Page images and extracted text:
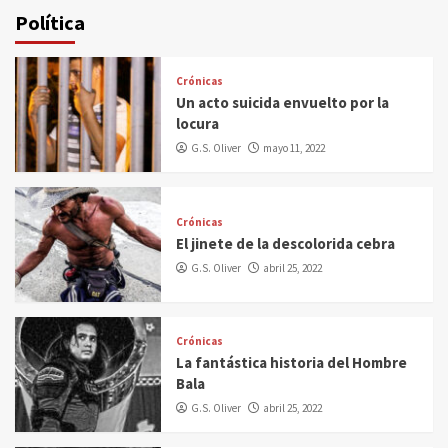
Política
Crónicas
Un acto suicida envuelto por la
locura
G.S. Oliver
mayo 11, 2022
Crónicas
El jinete de la descolorida cebra
G.S. Oliver
abril 25, 2022
Crónicas
La fantástica historia del Hombre
Bala
G.S. Oliver
abril 25, 2022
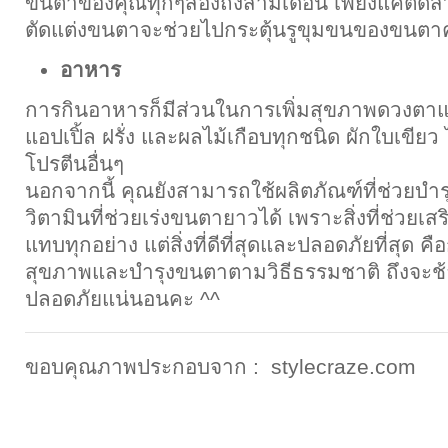
ขนตาของคุณทุกๆสองถึงสามเดือน เพียงแค่ตัดส่
ตัดแต่งขนตาจะช่วยไปกระตุ้นรูขุมขนของขนตาคุ
อาหาร
การกินอาหารก็มีส่วนในการเพิ่มสุขภาพดวงตา
แอปเปิ้ล ฝรั่ง และผลไม้เกือบทุกชนิด ผักใบเขียว 
โปรตีนอื่นๆ
นอกจากนี้ คุณยังสามารถใช้ผลิตภัณฑ์ที่ช่วยบำ
วิตามินที่ช่วยเร่งขนตายาวได้ เพราะสิ่งที่ช่วยเ
แทบทุกอย่าง แต่สิ่งที่ดีที่สุดและปลอดภัยที่สุด ค
สุขภาพและบำรุงขนตาตามวิธีธรรมชาติ ถึงจะช้า
ปลอดภัยแน่นอนคะ ^^
ขอบคุณภาพประกอบจาก : stylecraze.com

[Work request]: Each of the entries above must be copied exactly, but the pictures stay out.

[The completed task]:
Política
Crónicas
Un acto suicida envuelto por la
locura
G.S. Oliver
mayo 11, 2022
Crónicas
El jinete de la descolorida cebra
G.S. Oliver
abril 25, 2022
Crónicas
La fantástica historia del Hombre
Bala
G.S. Oliver
abril 25, 2022
ขนตาของคุณทุกๆสองถึงสามเดือน เพียงแค่ตัดส่
ตัดแต่งขนตาจะช่วยไปกระตุ้นรูขุมขนของขนตาคุ
อาหาร
การกินอาหารก็มีส่วนในการเพิ่มสุขภาพดวงตา
แอปเปิ้ล ฝรั่ง และผลไม้เกือบทุกชนิด ผักใบเขียว 
โปรตีนอื่นๆ
นอกจากนี้ คุณยังสามารถใช้ผลิตภัณฑ์ที่ช่วยบำ
วิตามินที่ช่วยเร่งขนตายาวได้ เพราะสิ่งที่ช่วยเ
แทบทุกอย่าง แต่สิ่งที่ดีที่สุดและปลอดภัยที่สุด ค
สุขภาพและบำรุงขนตาตามวิธีธรรมชาติ ถึงจะช้า
ปลอดภัยแน่นอนคะ ^^
ขอบคุณภาพประกอบจาก : stylecraze.com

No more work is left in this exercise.